Nampaknya
mempolitisasi wacana dan tindakan politik adalah candu bagi sebagian besar
aktor politik lembaga supra struktur politik di republik ini.
Proposisi
di atas layak dialamatkan atas insiden penamparan sipir di LP Pekanbaru oleh
Wamenkumham Denny Indrayana dan politik dua kaki yang dimainkan oleh PKS dalam
rapat paripurna DPR RI mengenai isu BBM.
Kecaman
dan hujatan berbagai kalangan terhadap wacana dan tindakan Wamenhukam yang
menampar sipir di LP Pekanbaru pada saat sidak pemberantasan narkoba nampaknya
terlalu dipolitisir.
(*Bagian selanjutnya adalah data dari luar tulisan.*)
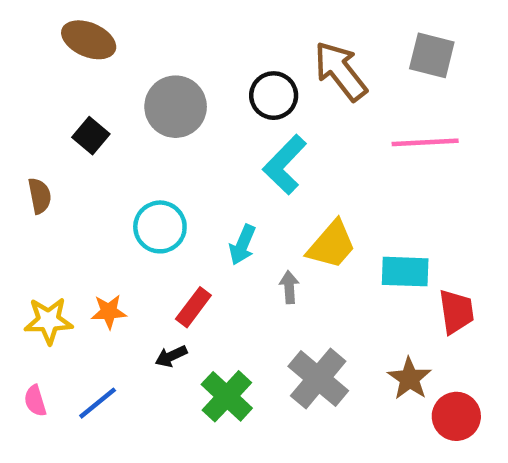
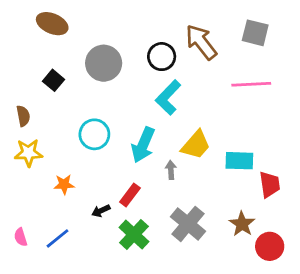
cyan arrow: (242, 245) -> (143, 145), size x1.5
red rectangle: (193, 307) -> (130, 195), moved
yellow star: (49, 321) -> (28, 153), moved

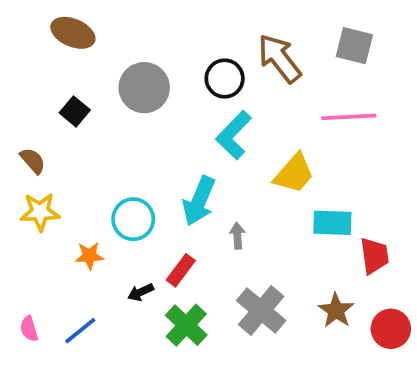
brown semicircle: (23, 116) -> (33, 161), turned -30
cyan circle: (94, 134) -> (133, 219), moved
yellow trapezoid: (196, 145) -> (294, 174), moved
red circle: (270, 246) -> (391, 329), moved

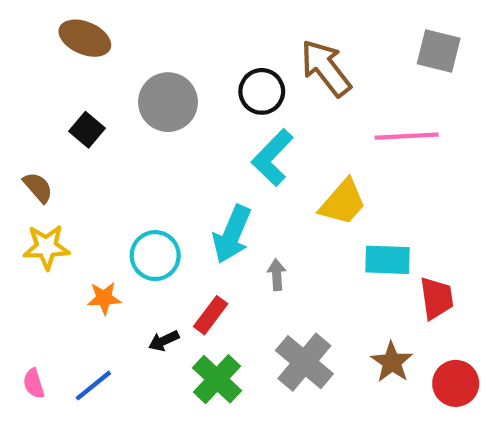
gray square: (354, 46) -> (439, 51), moved

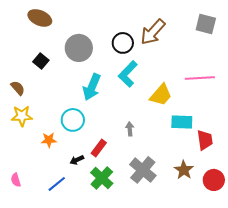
brown arrow: (326, 68) -> (153, 32), turned -100
pink line: (407, 136) -> (200, 78), moved
cyan arrow: (232, 234) -> (92, 87), moved
blue line: (93, 386) -> (57, 184), moved

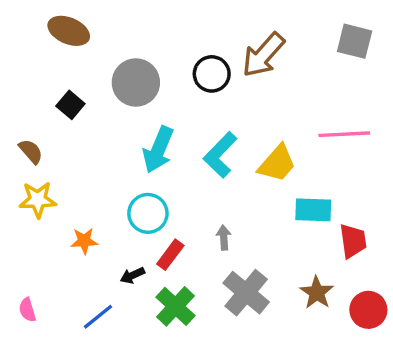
cyan L-shape: (128, 74) -> (220, 155), moved
cyan circle: (73, 120) -> (148, 213), moved
gray arrow: (130, 129) -> (224, 238), moved

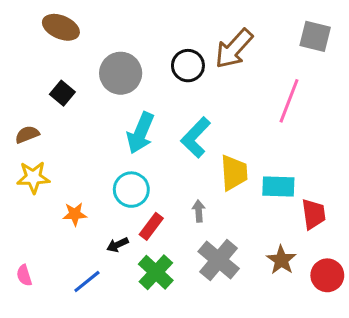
pink line: (344, 134) -> (289, 101), moved, turned -66
brown semicircle: (31, 151) -> (27, 134), turned -70
yellow trapezoid: (277, 163) -> (234, 173), moved, turned -45

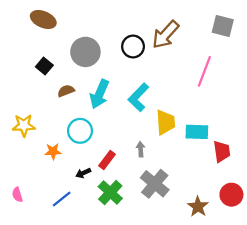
brown semicircle: (27, 134) -> (66, 91), moved
cyan circle: (131, 190) -> (80, 131), moved
brown star: (281, 260) -> (198, 207), moved

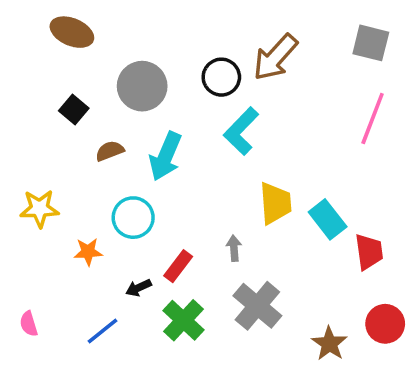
pink line: (204, 71) -> (373, 119), moved
cyan L-shape: (138, 97) -> (241, 131), moved
cyan rectangle: (197, 132) -> (328, 219), turned 50

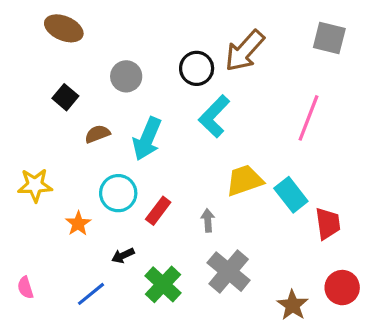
gray circle: (142, 86) -> (126, 76), size x0.7
pink line: (373, 119) -> (309, 118), moved
yellow trapezoid: (275, 203) -> (245, 180), turned -105
orange star: (88, 252) -> (78, 224), turned -30
red rectangle: (178, 266) -> (158, 211), moved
Pasalnya, pisau analisa yang dikemukakan untuk menghakimi
dan menghukumi fenomena tersebut hanya berangkat dari kacamata implikasi
arogansi jabatan, sementara substansi wacana dan tindakan politiknya kurang
diapresiasi.
Benar
bahwa seorang pejabat harus memberikan contoh dan perilaku yang baik dihadapan
bawahannya dan bukan bertindak semena-mena dalam menjalankan tugas. Tetapi
hujatan dan kecaman yang dialamatkan pada wamen tersebut terlalu didramatisir
dan terkesan adanya skenario dari kelompok tertentu yang tidak menginginkan
perbaikan Lapas di Indonesia.
Justru
yang harus dipertanyakan jika mau obyektif menelaah persoalan penamparan di
atas adalah orientasi penamparannya. Apakah karena arogansi jabatan, ataukah
memang ada hal lain. Beberapa waktu lalu, menteri BUMN Dahlan Iskan mengamuk di
pintu tol demi melancarkan arus lalu lintas tol yang macet. Tapi mengapa tidak
ada yang mengecam dengan dalih arogansi jabatan. Tindakan yang dilakukan oleh
Denny Indrayana juga demikian, tetapi yang patut disesalkan karena harus
menampar petugasnya.
Pemberitaan
media massa yang terlalu menggemborkan isu penamparan ketimbang substansi
persoalan (isu mafia narkoba di LP) memang sangat mengandung magnetisme
pertarungan politik para elite yang berkepentingan terhadap persoalan tersebut.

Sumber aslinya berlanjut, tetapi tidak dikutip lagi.